BEGIN MATERIAL PROVIDED

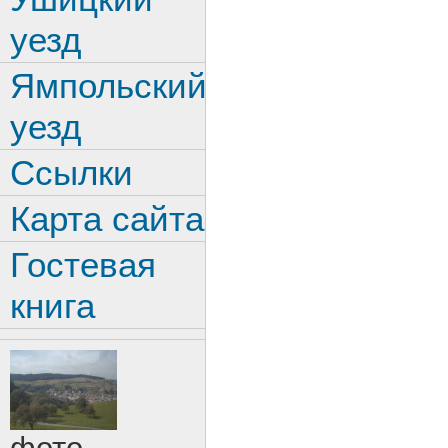
уезд
Ямпольский
уезд
Ссылки
Карта сайта
Гостевая
книга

END MATERIAL PROVIDED

### [TASK ITEM]
Copy out the records above in full, exactly as written, but not the pictures.

### [TASK ANSWER]
уезд
Ямпольский
уезд
Ссылки
Карта сайта
Гостевая
книга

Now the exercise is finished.